New discoveries about another universe whose collapse appears to have given birth to the one we live in today will be announced in the early on-line edition of the journal Nature Physics on 1 July 2007 and will be published in the August 2007 issue of the journal's print edition.

"My paper introduces a new mathematical model that we can use to derive new details about the properties of a quantum state as it travels through the Big Bounce, which replaces the classical idea of a Big Bang as the beginning of our universe," said Martin Bojowald, assistant professor of physics at Penn State. Bojowald's research also suggests that, although it is possible to learn about many properties of the earlier universe, we always will be uncertain about some of these properties because his calculations reveal a "cosmic forgetfulness" that results from the extreme quantum forces during the Big Bounce.

The idea that the universe erupted with a Big Bang explosion has been a big barrier in scientific attempts to understand the origin of our expanding universe, although the Big Bang long has been considered by physicists to be the best model.

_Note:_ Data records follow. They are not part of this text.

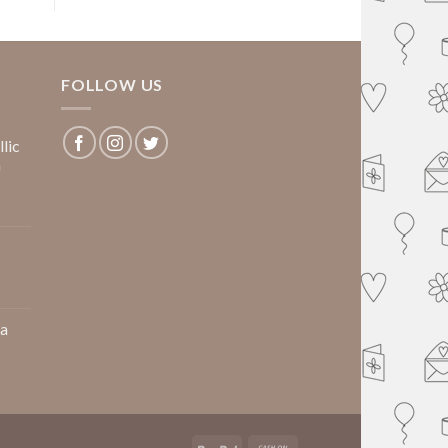
FOLLOW US
lic
m
 a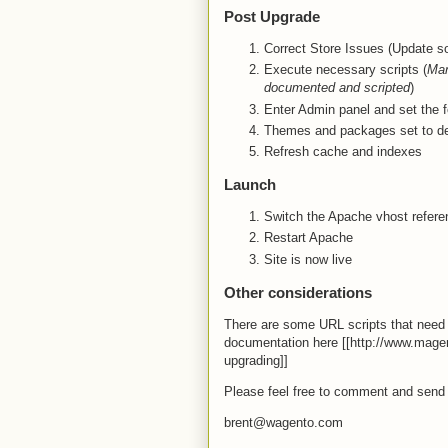
Post Upgrade
Correct Store Issues (Update so
Execute necessary scripts (
Man
documented and scripted
)
Enter Admin panel and set the f
Themes and packages set to de
Refresh cache and indexes
Launch
Switch the Apache vhost referen
Restart Apache
Site is now live
Other considerations
There are some URL scripts that need 
documentation here [[http://www.mag
upgrading]]
Please feel free to comment and send
brent@wagento.com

As described by Einstein's Theory of General Relativity, the origin of the Big Bang is a mathematically nonsensical state -- a "singularity" of zero volume that nevertheless contained infinite density and infinitely large energy. Now, however, Bojowald and other physicists at Penn State are exploring territory unknown even to Einstein -- the time before the Big Bang -- using a mathematical time machine called Loop Quantum Gravity.

This theory, which combines Einstein's Theory of General Relativity with equations of quantum physics that did not exist in Einstein's day, is the first mathematical description to systematically establish the existence of the Big Bounce and to deduce properties of the earlier universe from which our own may have sprung. For scientists, the Big Bounce opens a crack in the barrier that was the Big Bang.

"Einstein's Theory of General Relativity does not include the quantum physics that you must have in order to describe the extremely high energies that dominated our universe during its very early evolution," Bojowald explained, "but we now have Loop Quantum Gravity, a theory that does include the necessary quantum physics." Loop Quantum Gravity was pioneered and is being developed in the Penn State Institute for Gravitational Physics and Geometry, and is now a leading approach to the goal of unifying general relativity with quantum physics. Scientists using this theory to trace our universe backward in time have found that its beginning point had a minimum volume that is not zero and a maximum energy that is not infinite. As a result of these limits, the theory's equations continue to produce valid mathematical results past the point of the classical Big Bang, giving scientists a window into the time before the Big Bounce.

Quantum-gravity theory indicates that the fabric of space-time has an "atomic" geometry that is woven with one-dimensional quantum threads. This fabric tears violently under the extreme conditions dominated by quantum physics near the Big Bounce, causing gravity to become strongly repulsive so that, instead of vanishing into infinity as predicted by Einstein's Theory of General Relativity, the universe rebounded in the Big Bounce that gave birth to our expanding universe. The theory reveals a contracting universe before the Big Bounce, with space-time geometry that otherwise was similar to that of our universe today.

Bojowald found he had to create a new mathematical model to use with the theory of Loop Quantum Gravity in order to explore the universe before the Big Bounce with more precision. "A more precise model was needed within Loop Quantum Gravity than the existing numerical methods, which require successive approximations of the solutions and yield results that are not as general and complete as one would like," Bojowald explained. He developed a mathematical model that produces precise analytical solutions by solving of a set of mathematical equations.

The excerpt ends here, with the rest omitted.